On 2013-11-25 23:25, Jeff Trawick wrote:
> On Mon, Nov 25, 2013 at 5:03 PM, Jeff Trawick <traw...@gmail.com> wrote:
> 
>> On Mon, Nov 25, 2013 at 4:28 PM, olli hauer <oha...@gmx.de> wrote:
>>
>>> On 2013-11-25 22:14, Jeff Trawick wrote:
>>>> On Sun, Nov 24, 2013 at 8:39 PM, Jeff Trawick <traw...@gmail.com>
>>> wrote:
>>>>
>>>>> Let's move this to dev@httpd and omit dev@apr (after this e-mail)...
>>>>>
>>>>>
>>>>> On Sun, Nov 24, 2013 at 8:28 AM, olli hauer <oha...@gmx.de> wrote:
>>>>>
>>>>>> On 2013-11-22 00:08, Jeff Trawick wrote:
>>>>>>> On Thu, Nov 21, 2013 at 5:48 PM, olli hauer <oha...@gmx.de> wrote:
>>>>>>>
>>>>>>>> Hi,
>>>>>>>>
>>>>>>>> sorry for late response to apr-1.5.0 ...
>>>>>>>>
>>>>>>>> I've done some tests with apr-1.5.0 on FreeBSD 10 (amd64)

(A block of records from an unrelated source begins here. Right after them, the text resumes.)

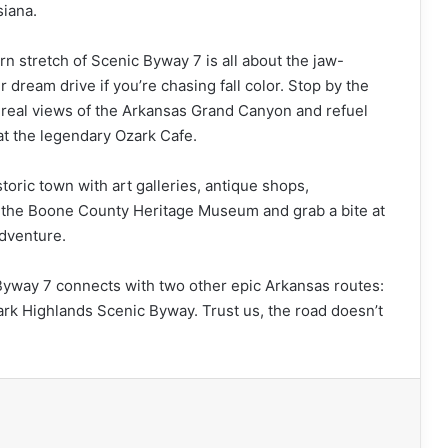
siana.
n stretch of Scenic Byway 7 is all about the jaw-
 dream drive if you’re chasing fall color. Stop by the
unreal views of the Arkansas Grand Canyon and refuel
at the legendary Ozark Cafe.
toric town with art galleries, antique shops,
t the Boone County Heritage Museum and grab a bite at
adventure.
 Byway 7 connects with two other epic Arkansas routes:
k Highlands Scenic Byway. Trust us, the road doesn’t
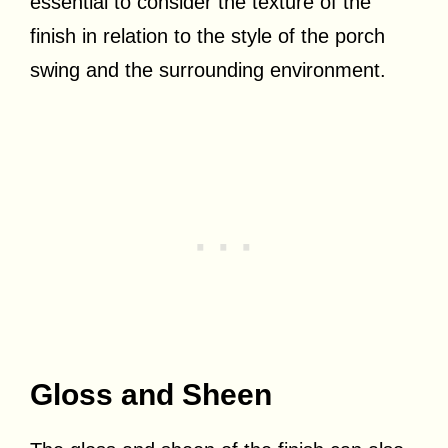
essential to consider the texture of the
finish in relation to the style of the porch
swing and the surrounding environment.
Gloss and Sheen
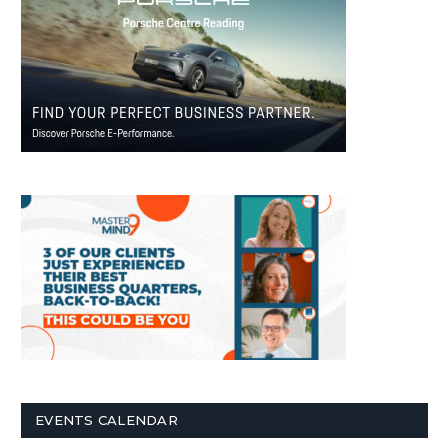
EVENTS CALENDAR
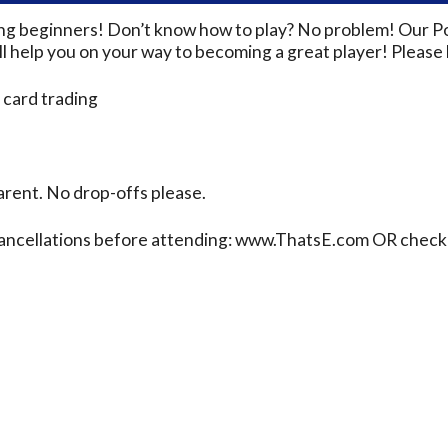
ding beginners! Don’t know how to play? No problem! Our P
 help you on your way to becoming a great player! Please b
 card trading
rent. No drop-offs please.
cancellations before attending: www.ThatsE.com OR check 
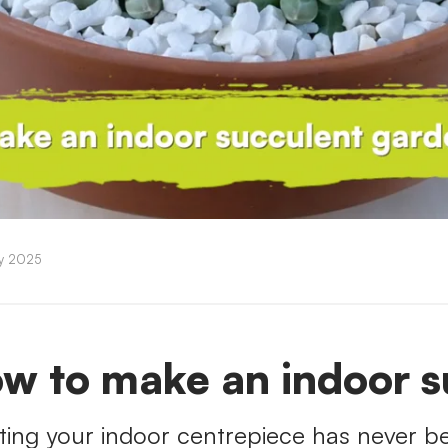
ry 2025
w to make an indoor s
ting your indoor centrepiece has never be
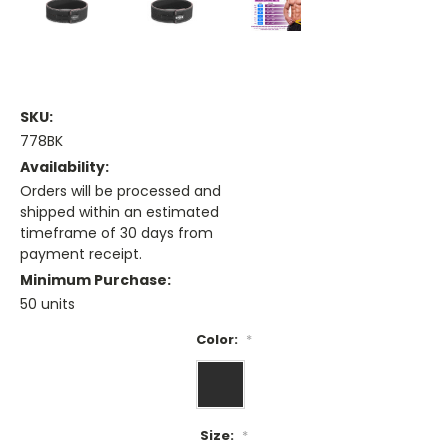
SKU:
778BK
Availability:
Orders will be processed and
shipped within an estimated
timeframe of 30 days from
payment receipt.
Minimum Purchase:
50 units
Color:
*
Size:
*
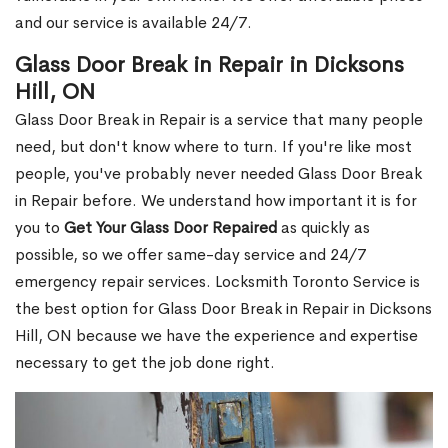
and our service is available 24/7.
Glass Door Break in Repair in Dicksons
Hill, ON
Glass Door Break in Repair is a service that many people
need, but don't know where to turn. If you're like most
people, you've probably never needed Glass Door Break
in Repair before. We understand how important it is for
you to
Get Your Glass Door Repaired
as quickly as
possible, so we offer same-day service and 24/7
emergency repair services. Locksmith Toronto Service is
the best option for Glass Door Break in Repair in Dicksons
Hill, ON because we have the experience and expertise
necessary to get the job done right.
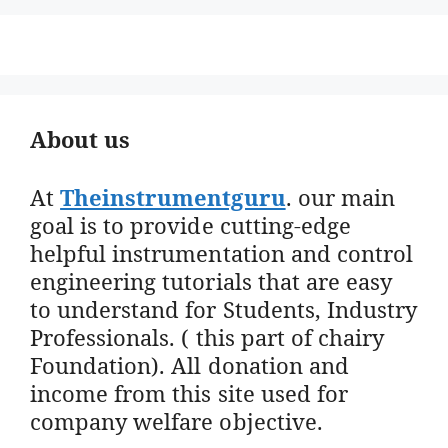
About us
At
Theinstrumentguru
. our main
goal is to provide cutting-edge
helpful instrumentation and control
engineering tutorials that are easy
to understand for Students, Industry
Professionals. ( this part of chairy
Foundation). All donation and
income from this site used for
company welfare objective.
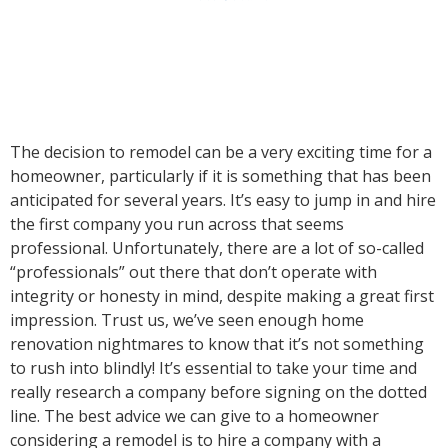
The decision to remodel can be a very exciting time for a
homeowner, particularly if it is something that has been
anticipated for several years. It’s easy to jump in and hire
the first company you run across that seems
professional. Unfortunately, there are a lot of so-called
“professionals” out there that don’t operate with
integrity or honesty in mind, despite making a great first
impression. Trust us, we’ve seen enough home
renovation nightmares to know that it’s not something
to rush into blindly! It’s essential to take your time and
really research a company before signing on the dotted
line. The best advice we can give to a homeowner
considering a remodel is to hire a company with a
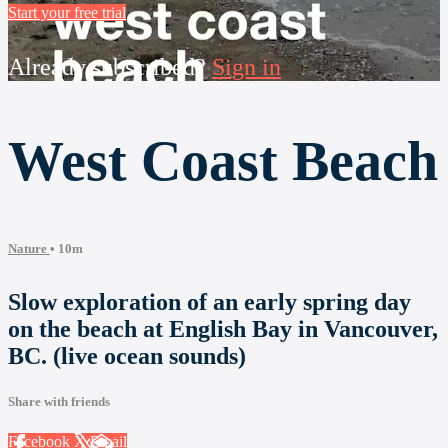
Start your free trial
Already subscribed?
Sign in
West Coast Beach
Nature
• 10m
Slow exploration of an early spring day
on the beach at English Bay in Vancouver,
BC. (live ocean sounds)
Share with friends
Facebook
X
Email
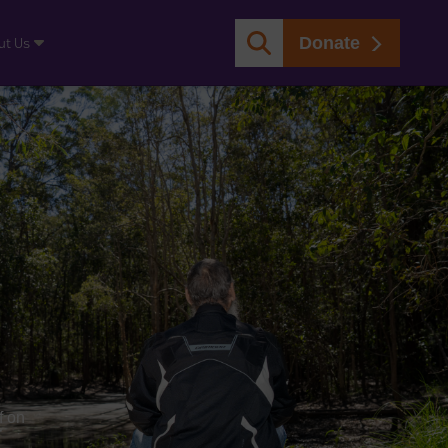
Donate
ut Us
f on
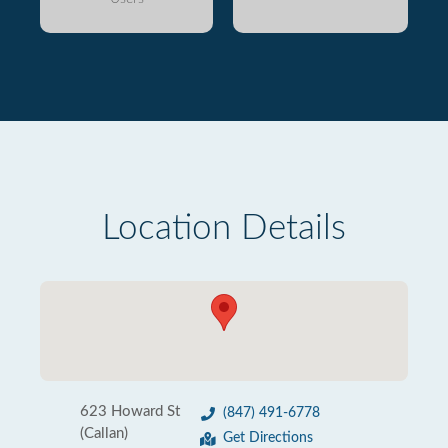
Location Details
623 Howard St
(847) 491-6778
(Callan)
Get Directions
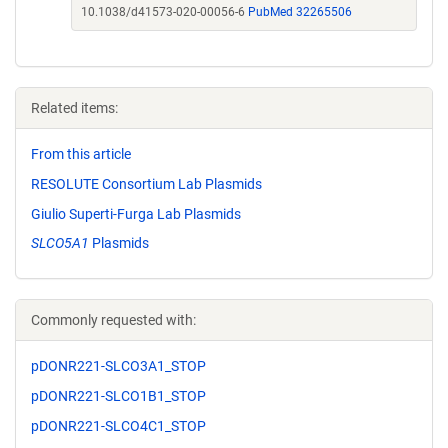
10.1038/d41573-020-00056-6
PubMed 32265506
Related items:
From this article
RESOLUTE Consortium Lab Plasmids
Giulio Superti-Furga Lab Plasmids
SLCO5A1
Plasmids
Commonly requested with:
pDONR221-SLCO3A1_STOP
pDONR221-SLCO1B1_STOP
pDONR221-SLCO4C1_STOP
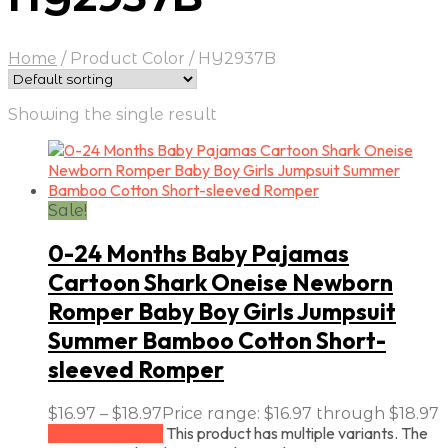
Home
/
Product Color
/
HY2937B
Showing the single result
Sale!
0-24 Months Baby Pajamas
Cartoon Shark Oneise Newborn
Romper Baby Boy Girls Jumpsuit
Summer Bamboo Cotton Short-
sleeved Romper
$
16.97
–
$
18.97
Price range: $16.97 through $18.97
This product has multiple variants. The
Select options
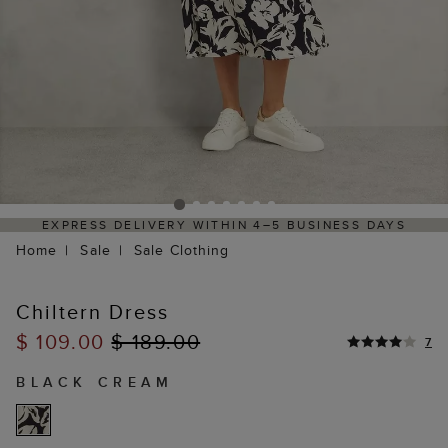
4–5 BUSINESS DAYS
HASSLE-FREE RETURNS PROCES
PORTAL
Home
Sale
Sale Clothing
Chiltern Dress
$ 109.00
$ 189.00
7
BLACK CREAM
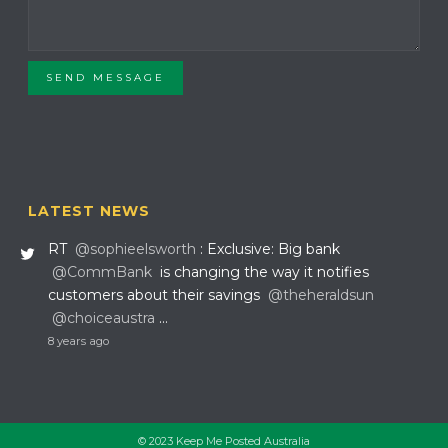
SEND MESSAGE
LATEST NEWS
RT
@sophieelsworth
: Exclusive: Big bank
@CommBank
is changing the way it notifies
customers about their savings
@theheraldsun
@choiceaustra
…
8 years ago
© 2023 Keep Me Posted Australia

>>>>>>>> and it seems there is an issue that breaks apache24.
>>>>>>>>
>>>>>>>> With apr-1.5.0 apache22 works but apache24 is broken.
>>>>>>>> apache starts fine, nothing special in the logs or during
>>>>>>>> start with -X but no response is coming back.
>>>>>>>>
>>>>>>>> apr/apr-util test:
>>>>>>>> ========================================
>>>>>>>> apr-1.5.0:      all tests passed [1]
>>>>>>>> apr-util-1.5.3: all tests passed
>>>>>>>>
>>>>>>>>
>>>>>>>> working configurations (FreeBSD beta3 [1]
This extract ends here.